Spider-Man: Into the Spider-Verse has a different Spider-Hero for people at different stages of life, from different countries, of different species. The movie is for people who are differently gendered, who are interpreted through different genres, and who come from different economic backgrounds. Miles, the newest Spider-Man, needs Spider-Man stories to teach him how to be Spider-Man. Peter, the washed-up Spider-Man, needs Spider-Man stories to teach him how to be Spider-Man again.
Immediately after a quick visual recap of iconic scenes from past live-action Spider-Man movies, the blond Spider-Man lists the different iterations of himself that he knows of: “Look, I’m a comic book, I’m a cereal, did a Christmas album. I have an excellent theme song. And a so-so popsicle.” Blond Spider-Man is dismayed about being commoditized, which calls attention to the fact that Spider-Man in our universe is literally a commodity, a piece of intellectual property. Spider-Man in our world is everything that’s shown in the movie: he’s a comic book character; his image has appeared on cereal boxes; there are Spider-Man popsicles; and there actually is a Spider-Man Christmas recording.
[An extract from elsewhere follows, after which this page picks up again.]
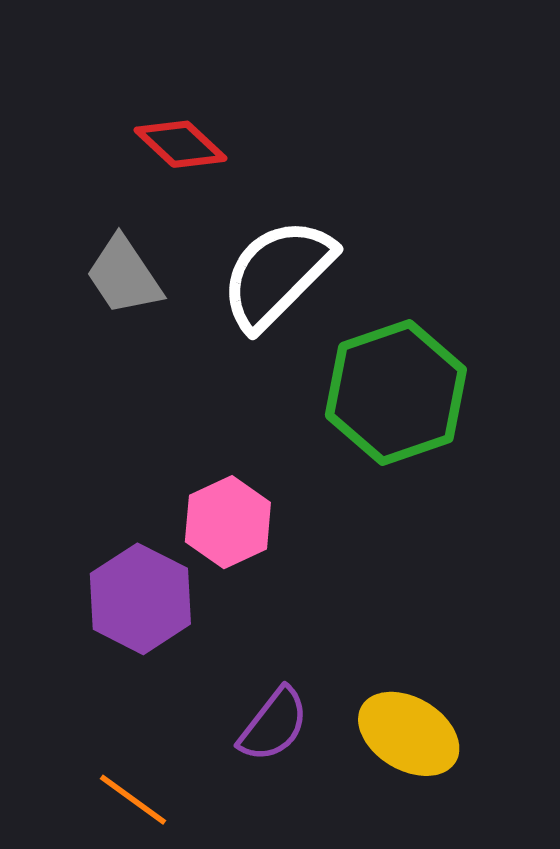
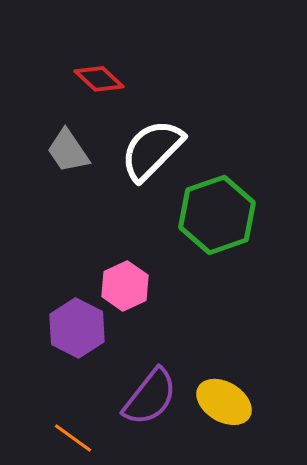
purple semicircle: (274, 725) -> (150, 397), size x1.4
Other than the lucky readers who discovered Spider-Man when the character debuted in Marvel Comics in 1961, most people’s first encounter with Spider-Man was with a derivation of the character, be it through subsequent Marvel Comics, television cartoons, or Marvel movies. No one in our world is less of a Spider-Fan for not having read the character’s first appearance at the time of publication. Similarly, in Spider-Man: Into the Spider-Verse, no one is concerned with who might be the “real” Spider-Man. Every Spider-Character feels that their experience is real, and is not threatened by the existence of other Spider-People. In fact, they are comforted by knowing that they are not unique. In contrast to the blond Peter Parker, who sarcastically refers to himself as “the one and only Spider-Man”, the subsequent Spider-People greet each other with the heartfelt phrase of relief: “I thought I was the only one.” It’s not an original statement, but each Spider-Person feels it profoundly. At the end of the movie, Miles reflects: “When I feel alone, like no one understands what I’m going through, I remember my friends who get it.”
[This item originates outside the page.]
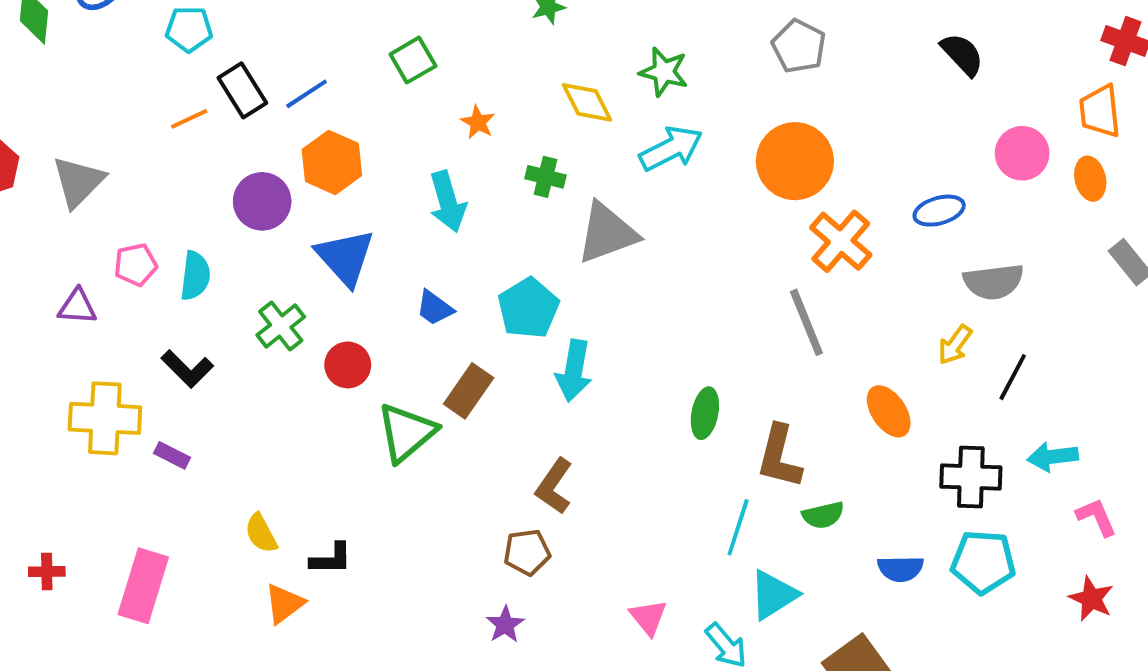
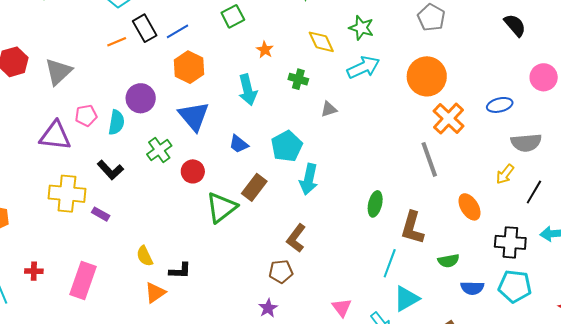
purple circle: (262, 201) -> (141, 98), moved
gray triangle: (607, 233) -> (329, 109), size x0.5
purple triangle: (77, 307) -> (55, 136), size x1.6
green semicircle: (823, 515) -> (449, 261), moved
I found the film’s willingness to embrace multiplicity (so many Spider-People!), diversity (so many different types of Spider-People!) and community (so many different Spider-People working together!) was very refreshing. As a long-time comic reader, and reader in general, I grew up in the shadow of the baby boomer romanticization of the auteur and the solitary hero. Had the film been made in a different era, it may have spent some time on the question of who was the original or “real” Spider-Man.
I was reminded of Umberto Eco’s essay “Travels in Hyperreality”. (I realize the irony of invoking an essay that is largely about the ersatz world of Disneyland in an essay about a Sony film about replicable intellectual property owned by Marvel, which is owned by Disney.) Eco mentions Superman’s “wunderkammer”, or museum of memorabilia, in the Fortress of Solitude. No one lives there, but the fortress is populated by identical robots that Superman built in his own likeness. The blond Spider-Man in Spider-Man: Into the Spider-Verse also had a wunderkammer. It doesn’t have Spidey robots, but it does have a gallery of old or alternate costumes. But this collector Spider-Man is dead, and so is the idea of a museum to collect all the official (or canon) Spider-Gizmos, now that it’s known that he is not “the one and only” Spider-Man (he’s not even the first, being ten years younger than Peter B. Parker, the “janky-old, hobo Spider-Man”).
So, who needs a new Spider-Man story? A lot of viewers, apparently! And we are not tired of it. I did eventually convince my artist friend to come along when I went to see the film again. She ended up loving it. As I began to write this piece, she posted on Facebook that she was on her way to see the film a second time. While nearing the end of this essay, I arranged to meet up with another friend for my third viewing, her second viewing, and her partner’s first viewing.
The Spider-Fans are replicating.
Quotes from Spider-Man: Into the Spider-Verse are from my notes, verified by the official script, which the filmmakers have made available online.